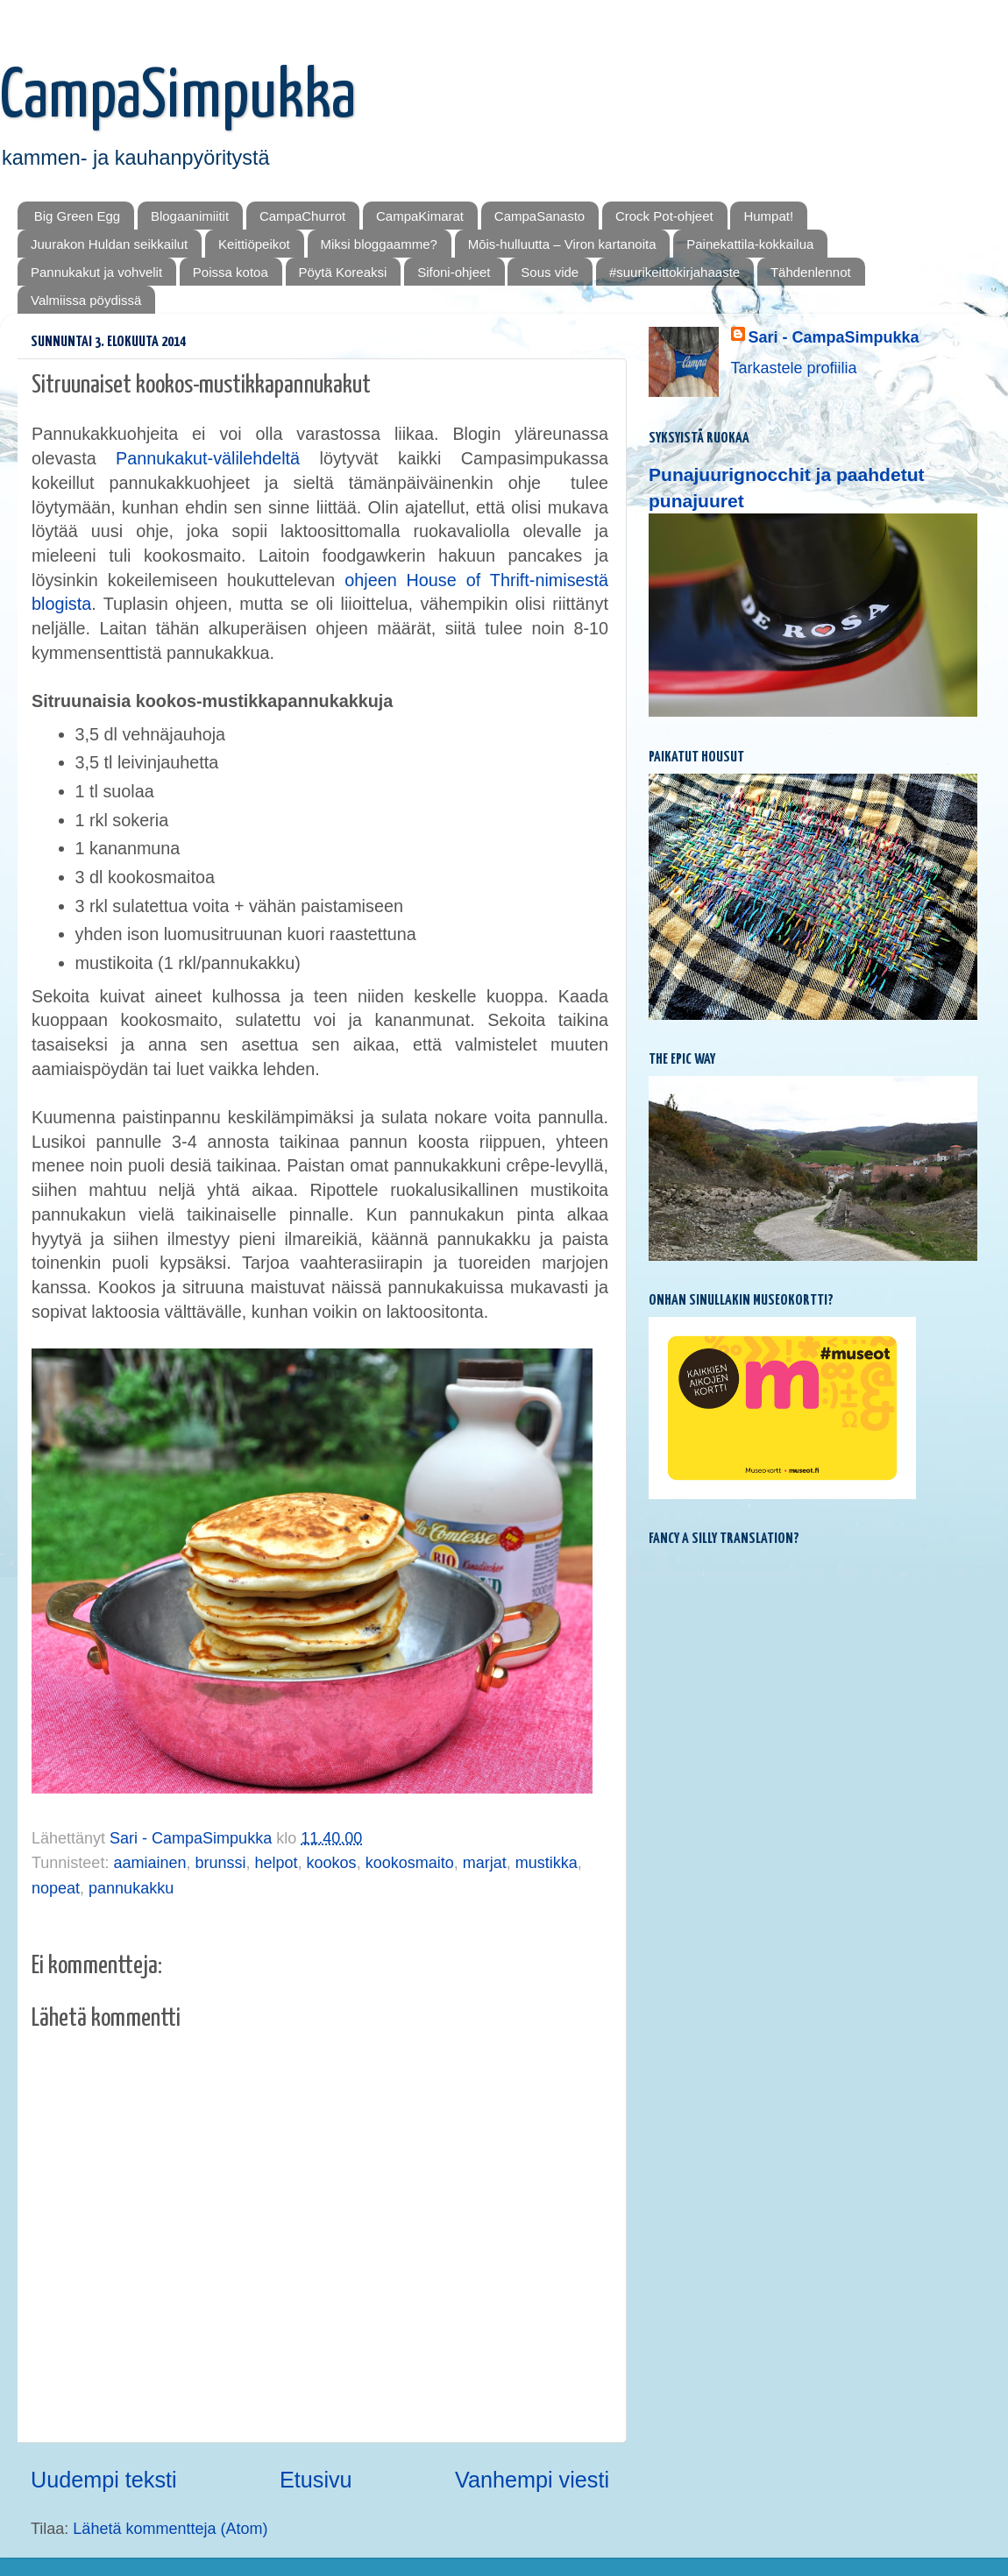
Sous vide (550, 272)
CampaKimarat (420, 216)
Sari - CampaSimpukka (834, 337)
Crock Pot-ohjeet (664, 216)
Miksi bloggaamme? (379, 244)
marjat (485, 1863)
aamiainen (149, 1863)
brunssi (220, 1863)
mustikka (546, 1863)
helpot (276, 1863)
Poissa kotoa (230, 272)
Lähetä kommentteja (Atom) (170, 2528)
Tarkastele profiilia (794, 368)
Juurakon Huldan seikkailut (109, 244)
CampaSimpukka (178, 98)
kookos (332, 1863)
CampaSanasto (539, 216)
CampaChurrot (302, 216)
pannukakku (131, 1888)
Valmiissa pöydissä (86, 300)
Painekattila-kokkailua (749, 244)
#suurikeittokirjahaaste (674, 272)
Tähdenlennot (810, 272)
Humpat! (768, 216)
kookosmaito (410, 1863)
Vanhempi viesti (532, 2479)
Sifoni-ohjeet (453, 272)
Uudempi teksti (104, 2479)
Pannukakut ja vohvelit (96, 272)
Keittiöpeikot (254, 244)
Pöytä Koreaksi (343, 272)
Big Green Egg (77, 216)
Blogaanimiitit (190, 216)
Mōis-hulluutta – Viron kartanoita (562, 244)
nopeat (56, 1888)
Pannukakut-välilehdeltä (217, 458)
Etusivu (316, 2479)
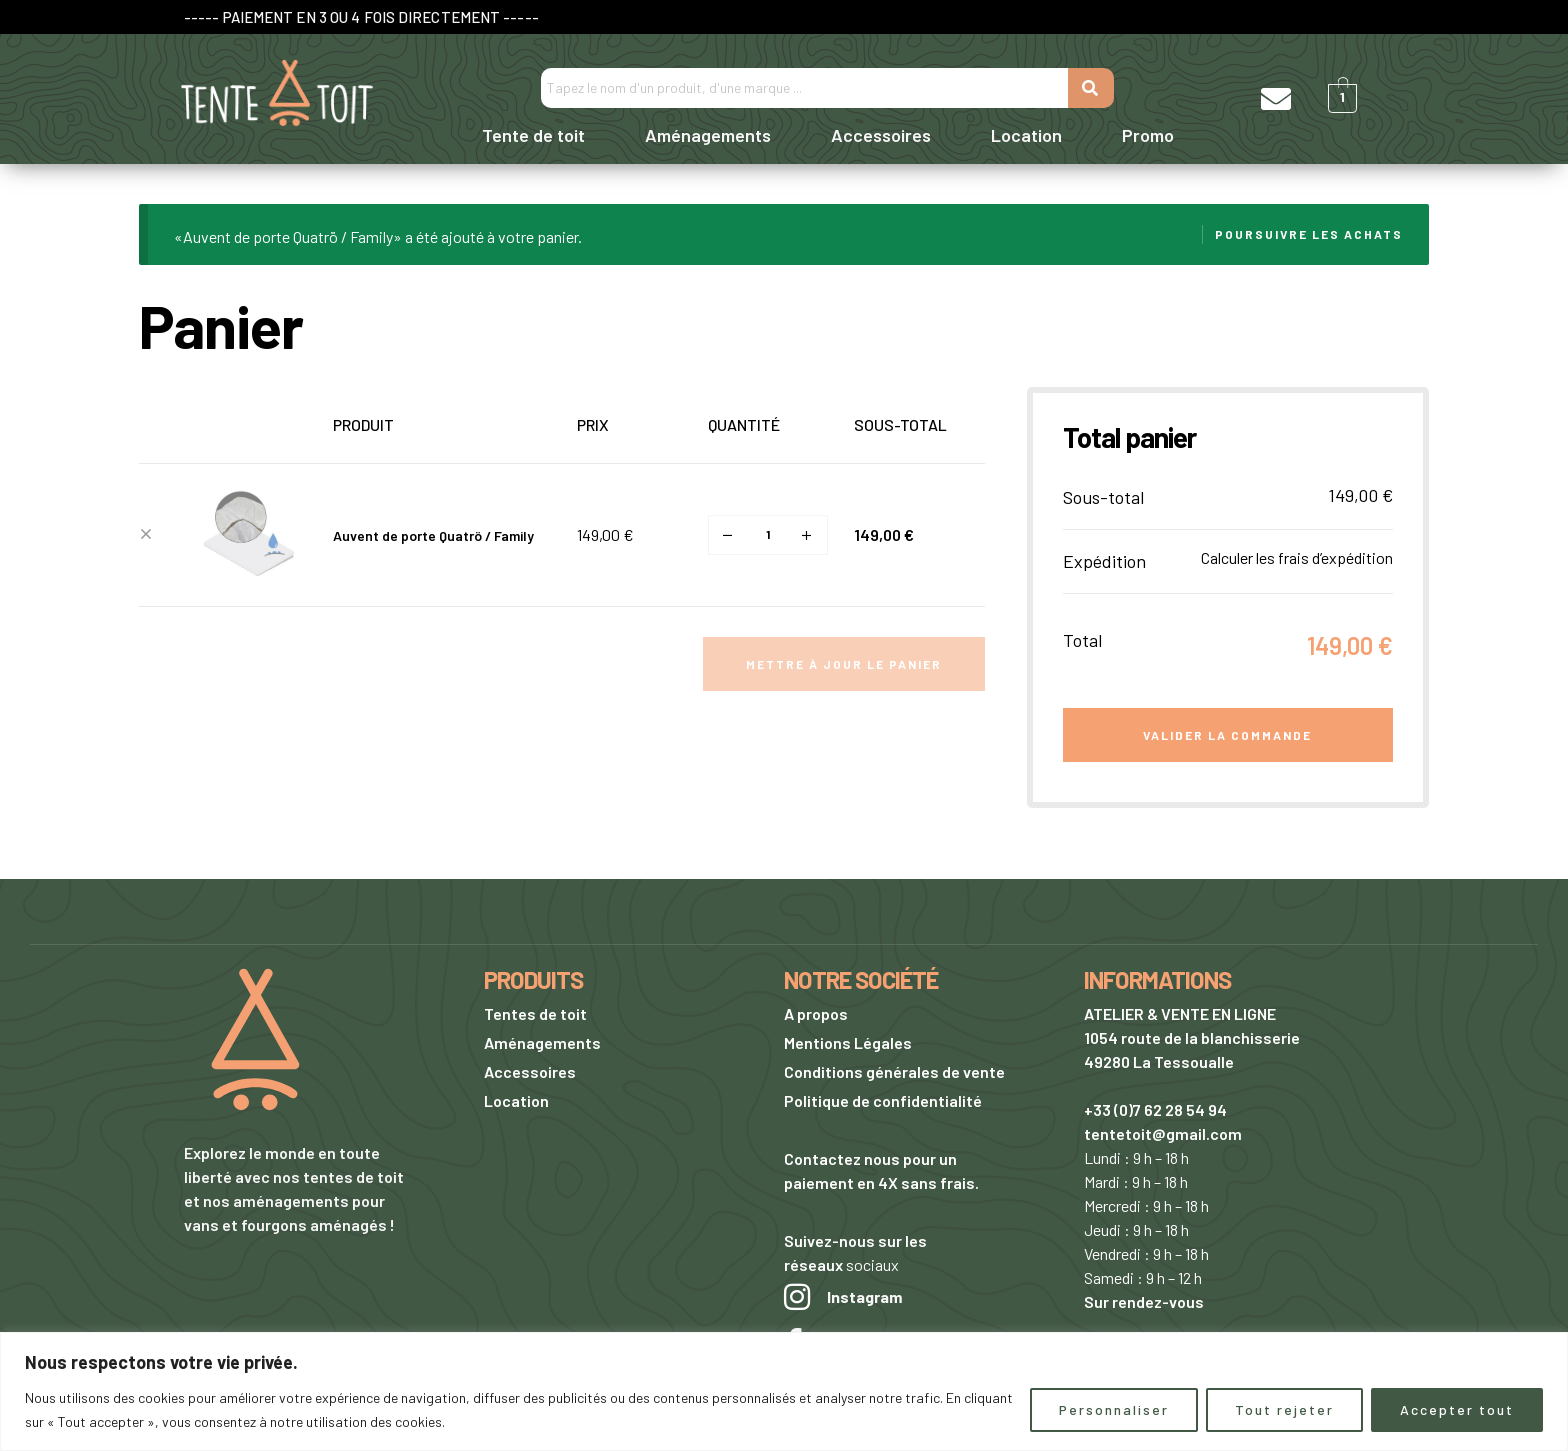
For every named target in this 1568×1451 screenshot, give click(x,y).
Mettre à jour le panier (844, 664)
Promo (1148, 135)
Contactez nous (842, 1158)
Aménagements (708, 135)
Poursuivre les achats (1309, 234)
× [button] (146, 535)
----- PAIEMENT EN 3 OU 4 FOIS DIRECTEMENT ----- (361, 17)
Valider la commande (1227, 735)
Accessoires (881, 135)
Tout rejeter (1284, 1409)
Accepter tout (1457, 1409)
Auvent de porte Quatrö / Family (433, 535)
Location (1026, 135)
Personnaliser (1114, 1409)
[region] (784, 1391)
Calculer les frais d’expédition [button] (1297, 557)
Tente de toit (533, 135)
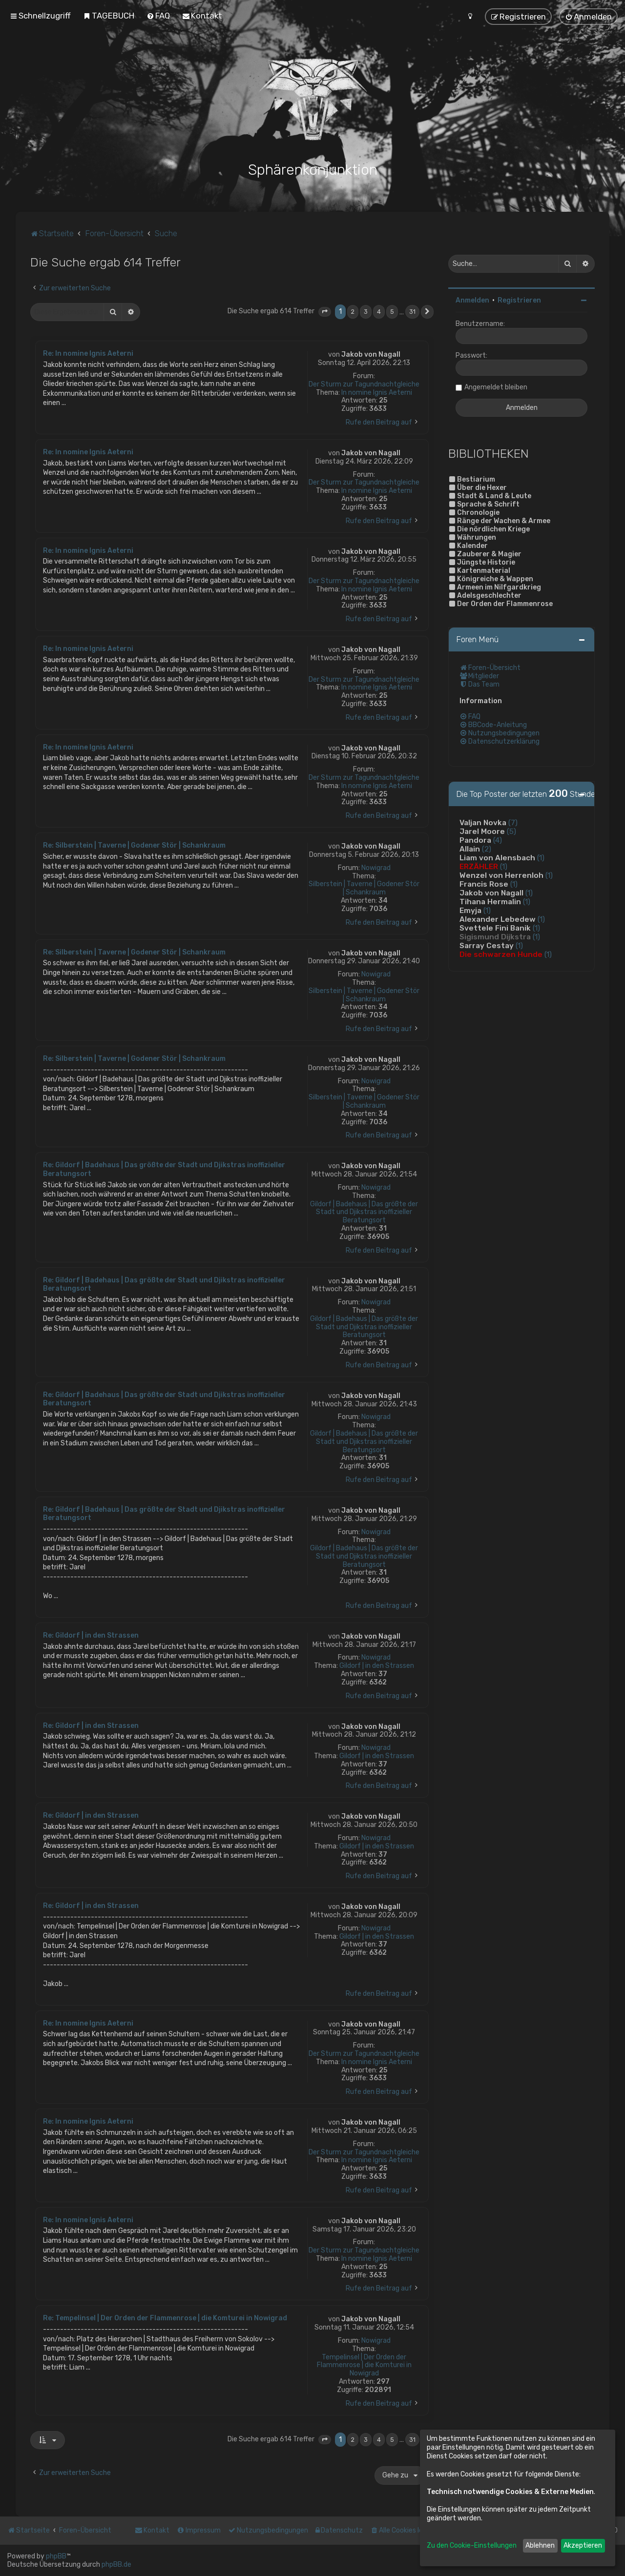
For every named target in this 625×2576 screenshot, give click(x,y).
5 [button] (392, 311)
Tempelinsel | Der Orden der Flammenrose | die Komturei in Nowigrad (364, 2365)
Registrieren (519, 300)
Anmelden (472, 300)
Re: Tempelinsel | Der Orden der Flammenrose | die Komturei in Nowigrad (165, 2318)
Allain (469, 849)
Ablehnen (540, 2545)
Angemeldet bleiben (495, 387)
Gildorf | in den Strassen (376, 1666)
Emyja (470, 910)
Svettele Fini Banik (495, 928)
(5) (511, 831)
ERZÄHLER (478, 866)
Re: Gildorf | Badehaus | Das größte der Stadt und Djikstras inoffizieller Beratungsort (164, 1169)
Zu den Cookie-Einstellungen (472, 2545)
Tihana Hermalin (490, 901)
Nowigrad (376, 868)
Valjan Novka (482, 822)
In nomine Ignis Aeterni (376, 393)
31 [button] (412, 311)
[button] (324, 312)
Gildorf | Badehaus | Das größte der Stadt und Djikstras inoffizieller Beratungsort (364, 1212)
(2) (486, 849)
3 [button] (366, 311)
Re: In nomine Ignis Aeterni (88, 353)
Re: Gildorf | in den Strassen (91, 1635)
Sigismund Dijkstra (495, 937)
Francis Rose (483, 884)
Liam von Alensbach (497, 857)
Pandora (475, 840)
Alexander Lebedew (497, 919)
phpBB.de (116, 2564)
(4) (497, 840)
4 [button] (379, 311)
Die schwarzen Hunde (500, 954)
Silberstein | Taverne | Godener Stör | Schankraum (364, 888)
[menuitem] (109, 15)
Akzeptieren (582, 2545)
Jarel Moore (482, 831)
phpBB (56, 2556)
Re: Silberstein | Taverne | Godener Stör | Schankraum (134, 845)
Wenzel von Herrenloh (501, 875)
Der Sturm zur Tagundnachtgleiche (364, 384)
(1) (540, 857)
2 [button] (352, 311)
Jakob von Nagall (370, 354)
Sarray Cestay (486, 945)
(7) (513, 822)
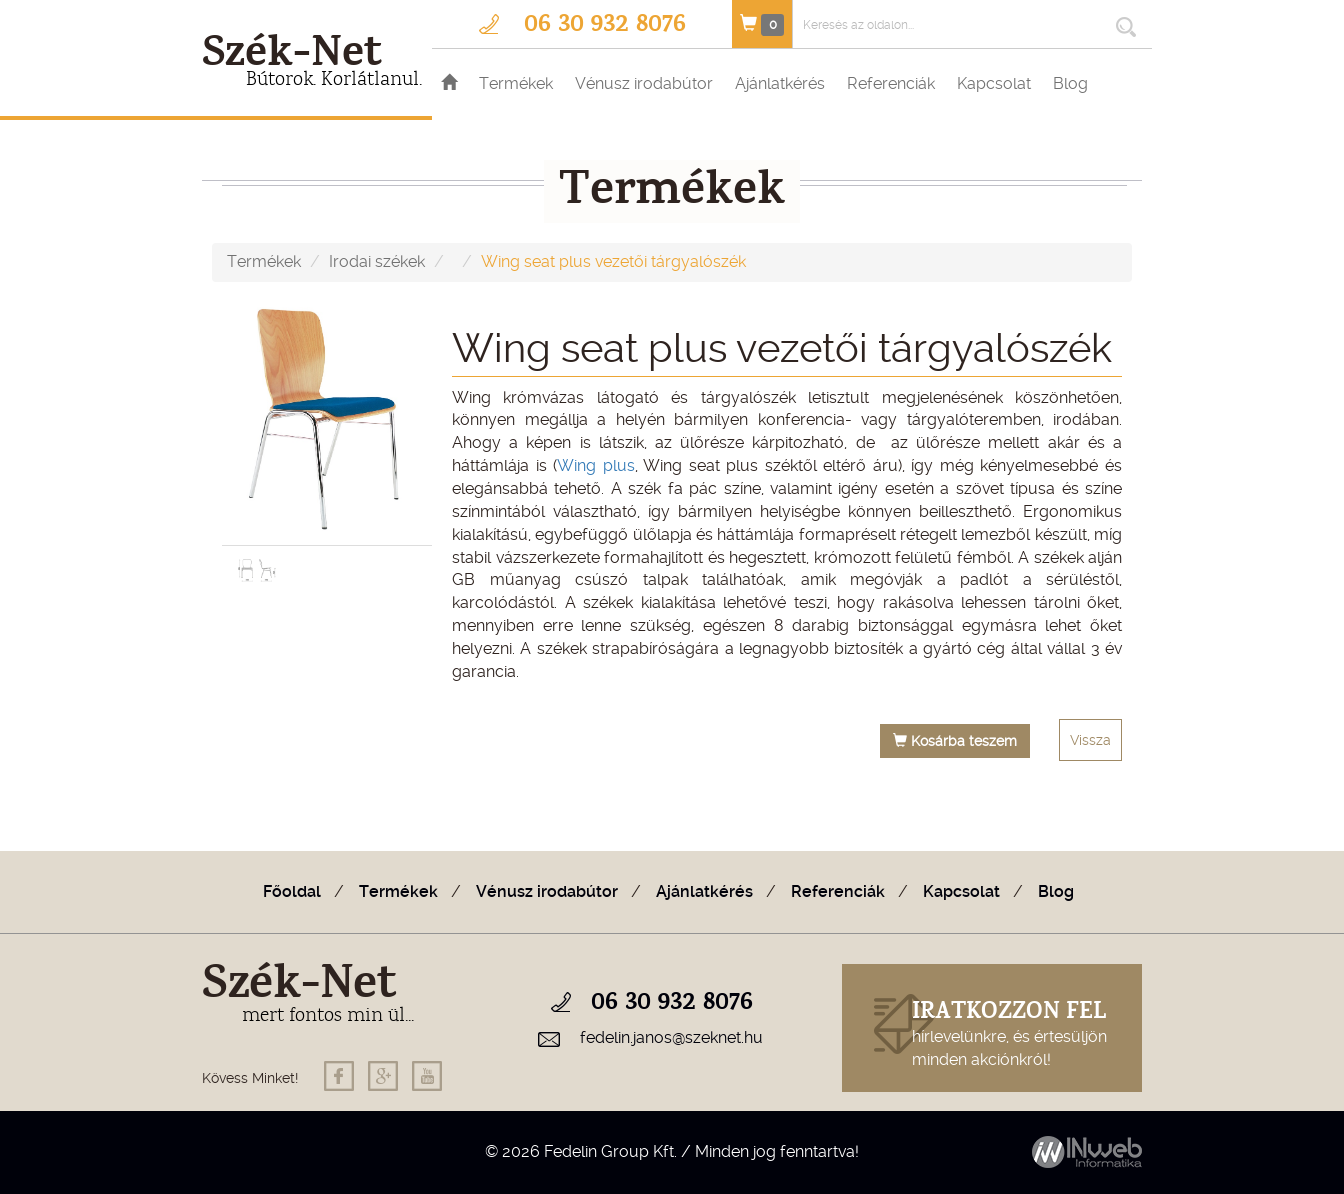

* **EXERCISE GOAL**: Once the pictures are set aside, the remaining data must be transcribed exactly.

* **RESULT OF THE EXERCISE**:
Sous vide (550, 272)
CampaKimarat (420, 216)
Sari - CampaSimpukka (834, 337)
Crock Pot-ohjeet (664, 216)
Miksi bloggaamme? (379, 244)
marjat (485, 1863)
aamiainen (149, 1863)
brunssi (220, 1863)
mustikka (546, 1863)
helpot (276, 1863)
Poissa kotoa (230, 272)
Lähetä kommentteja (Atom) (170, 2528)
Tarkastele profiilia (794, 368)
Juurakon Huldan seikkailut (109, 244)
CampaSimpukka (178, 98)
kookos (332, 1863)
CampaSanasto (539, 216)
CampaChurrot (302, 216)
pannukakku (131, 1888)
Valmiissa pöydissä (86, 300)
Painekattila-kokkailua (749, 244)
#suurikeittokirjahaaste (674, 272)
Tähdenlennot (810, 272)
Humpat! (768, 216)
kookosmaito (410, 1863)
Vanhempi viesti (532, 2479)
Sifoni-ohjeet (453, 272)
Uudempi teksti (104, 2479)
Pannukakut ja vohvelit (96, 272)
Keittiöpeikot (254, 244)
Pöytä Koreaksi (343, 272)
Big Green Egg (77, 216)
Blogaanimiitit (190, 216)
Mōis-hulluutta – Viron kartanoita (562, 244)
nopeat (56, 1888)
Pannukakut-välilehdeltä (217, 458)
Etusivu (316, 2479)
For every named target in this 1568×1451 screenshot, give click(x,y).
Mettre à jour le panier (844, 664)
Promo (1148, 135)
Contactez nous (842, 1158)
Aménagements (708, 135)
Poursuivre les achats (1309, 234)
× [button] (146, 535)
----- PAIEMENT EN 3 OU 4 FOIS DIRECTEMENT ----- (361, 17)
Valider la commande (1227, 735)
Accessoires (881, 135)
Tout rejeter (1284, 1409)
Accepter tout (1457, 1409)
Auvent de porte Quatrö / Family (433, 535)
Location (1026, 135)
Personnaliser (1114, 1409)
[region] (784, 1391)
Calculer les frais d’expédition [button] (1297, 557)
Tente de toit (533, 135)
For every named target in this 625×2576 screenshot, give click(x,y).
5 [button] (392, 311)
Tempelinsel | Der Orden der Flammenrose | die Komturei in Nowigrad (364, 2365)
Registrieren (519, 300)
Anmelden (472, 300)
Re: Tempelinsel | Der Orden der Flammenrose | die Komturei in Nowigrad (165, 2318)
Allain (469, 849)
Ablehnen (540, 2545)
Angemeldet bleiben (495, 387)
Gildorf | in den Strassen (376, 1666)
Emyja (470, 910)
Svettele Fini Banik (495, 928)
(5) (511, 831)
ERZÄHLER (478, 866)
Re: Gildorf | Badehaus | Das größte der Stadt und Djikstras inoffizieller Beratungsort (164, 1169)
Zu den Cookie-Einstellungen (472, 2545)
Tihana Hermalin (490, 901)
Nowigrad (376, 868)
Valjan Novka (482, 822)
In nomine Ignis Aeterni (376, 393)
31 [button] (412, 311)
[button] (324, 312)
Gildorf | Badehaus | Das größte der Stadt und Djikstras inoffizieller Beratungsort (364, 1212)
(2) (486, 849)
3 [button] (366, 311)
Re: In nomine Ignis Aeterni (88, 353)
Re: Gildorf | in den Strassen (91, 1635)
Sigismund Dijkstra (495, 937)
Francis Rose (483, 884)
Liam von Alensbach (497, 857)
Pandora (475, 840)
Alexander Lebedew (497, 919)
phpBB.de (116, 2564)
(4) (497, 840)
4 [button] (379, 311)
Die schwarzen Hunde (500, 954)
Silberstein | Taverne | Godener Stör | Schankraum (364, 888)
[menuitem] (109, 15)
Akzeptieren (582, 2545)
Jarel Moore (482, 831)
phpBB (56, 2556)
Re: Silberstein | Taverne | Godener Stör | Schankraum (134, 845)
Wenzel von Herrenloh (501, 875)
Der Sturm zur Tagundnachtgleiche (364, 384)
(1) (540, 857)
2 [button] (352, 311)
Jakob von Nagall (370, 354)
Sarray Cestay (486, 945)
(7) (513, 822)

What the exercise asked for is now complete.